Thursday, January 27, 2011

ACCELERATE results

The results of a randomized, parallel group trial comparing Aliskiren and the calcium channel blocker amlodipine combination as an initial treatment strategy for hypertension control (ACCELERATE) have been published in the recent issue of Lancet.(1)

The researchers tested whether a combination of aliskiren and amlodipine is superior to each monotherapy in early control of blood pressure without excess of adverse events, and if initial control by monotherapy impairs subsequent control by combination therapy.
Methods:
·       It was a double-blind, randomised, parallel-group, superiority trial at 146 primary and secondary care sites in ten countries, with enrolment from Nov 28, 2008, to July 15, 2009.
·       Eligible patients were suffering from essential hypertension, aged 18 years or older, and had systolic blood pressure between 150 and 180 mm Hg.
·       Patients were randomly assigned (1:1:2) to treatment with
o   150 mg aliskiren plus placebo,
o   5 mg amlodipine plus placebo,
o   or 150 mg aliskiren plus 5 mg amlodipine.

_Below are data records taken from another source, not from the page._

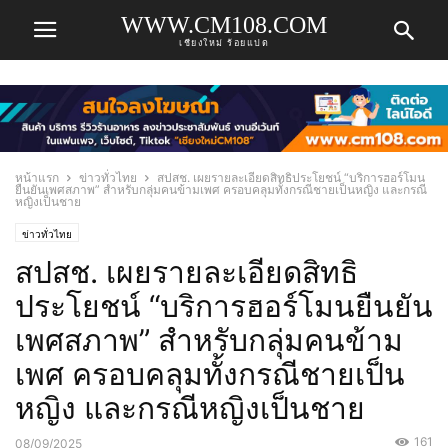
WWW.CM108.COM
เชียงใหม่ ร้อยแปด
หน้าแรก
ข่าวทั่วไทย
สปสช. เผยรายละเอียดสิทธิประโยชน์ “บริการฮอร์โมน
ยืนยันเพศสภาพ” สำหรับกลุ่มคนข้ามเพศ ครอบคลุมทั้งกรณีชายเป็นหญิง และกรณี
หญิงเป็นชาย
ข่าวทั่วไทย
สปสช. เผยรายละเอียดสิทธิ
ประโยชน์ “บริการฮอร์โมนยืนยัน
เพศสภาพ” สำหรับกลุ่มคนข้าม
เพศ ครอบคลุมทั้งกรณีชายเป็น
หญิง และกรณีหญิงเป็นชาย
161
08/09/2025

·       From 16-32 weeks, all patients received combination therapy with 300 mg aliskiren plus 10 mg amlodipine.
·       The primary endpoints, assessed on an intention-to-treat basis (ie, in patients who received the allocated treatment), were the adjusted mean reduction in systolic blood pressure from baseline over 8 to 24 weeks, and then the final reduction at 24 weeks.
Results:
·       318 patients were randomly assigned to aliskiren, 316 to amlodipine, and 620 to aliskiren plus amlodipine.

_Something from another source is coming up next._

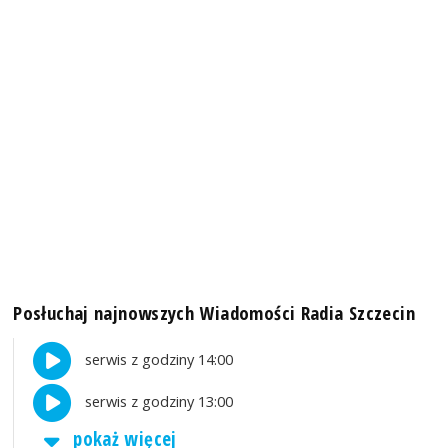
Posłuchaj najnowszych Wiadomości Radia Szczecin
serwis z godziny 14:00
serwis z godziny 13:00
pokaż więcej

·       Patients given initial combination therapy had a 6·5 mm Hg (95% CI 5·3 to 7·7) greater reduction in mean systolic blood pressure than the monotherapy groups (p<0·0001).
·        At 24 weeks, when all patients were on combination treatment, the difference was 1·4 mm Hg (95% CI -0·05 to 2·9; p=0·059).
·       Adverse events caused withdrawal of 85 patients (14%) from the initial aliskiren plus amlodipine group, 45 (14%) from the aliskiren group, and 58 (18%) from the amlodipine group. Adverse events were peripheral oedema, hypotension, or orthostatic hypotension.
The authors have concluded that routine initial reduction in blood pressure (>150 mm Hg) with a combination such as aliskiren plus amlodipine can be recommended.